What to produce: Go to the line containing "COIRO DE MICROFIBRA PARA MOBLES" in the material below. From there to the end, retype every line exactly and drop the pictures.
- Opening Delimiter -
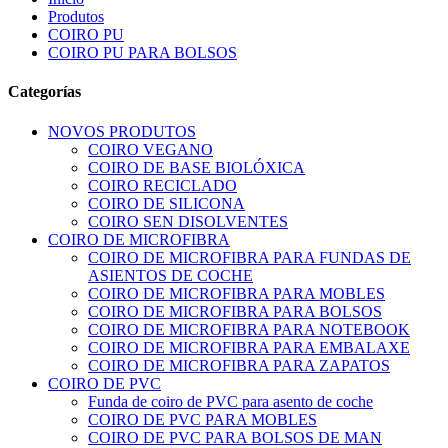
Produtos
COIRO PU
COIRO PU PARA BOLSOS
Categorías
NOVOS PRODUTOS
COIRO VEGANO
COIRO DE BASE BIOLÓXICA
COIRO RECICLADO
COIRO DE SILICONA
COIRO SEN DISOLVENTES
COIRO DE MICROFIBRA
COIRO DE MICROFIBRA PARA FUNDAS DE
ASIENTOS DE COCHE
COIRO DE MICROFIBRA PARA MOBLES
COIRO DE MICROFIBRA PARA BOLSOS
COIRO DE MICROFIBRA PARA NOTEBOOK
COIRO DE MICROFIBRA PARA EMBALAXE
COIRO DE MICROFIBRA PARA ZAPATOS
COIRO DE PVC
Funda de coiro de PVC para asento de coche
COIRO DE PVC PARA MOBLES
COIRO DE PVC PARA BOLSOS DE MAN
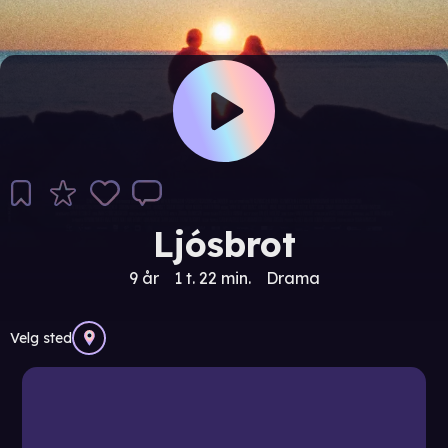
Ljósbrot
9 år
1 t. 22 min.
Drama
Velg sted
- Closing Delimiter -
Response area:
COIRO DE MICROFIBRA PARA MOBLES
COIRO DE MICROFIBRA PARA BOLSOS
COIRO DE MICROFIBRA PARA NOTEBOOK
COIRO DE MICROFIBRA PARA EMBALAXE
COIRO DE MICROFIBRA PARA ZAPATOS
COIRO DE PVC
Funda de coiro de PVC para asento de coche
COIRO DE PVC PARA MOBLES
COIRO DE PVC PARA BOLSOS DE MAN
Ljósbrot
9 år
1 t. 22 min.
Drama
Velg sted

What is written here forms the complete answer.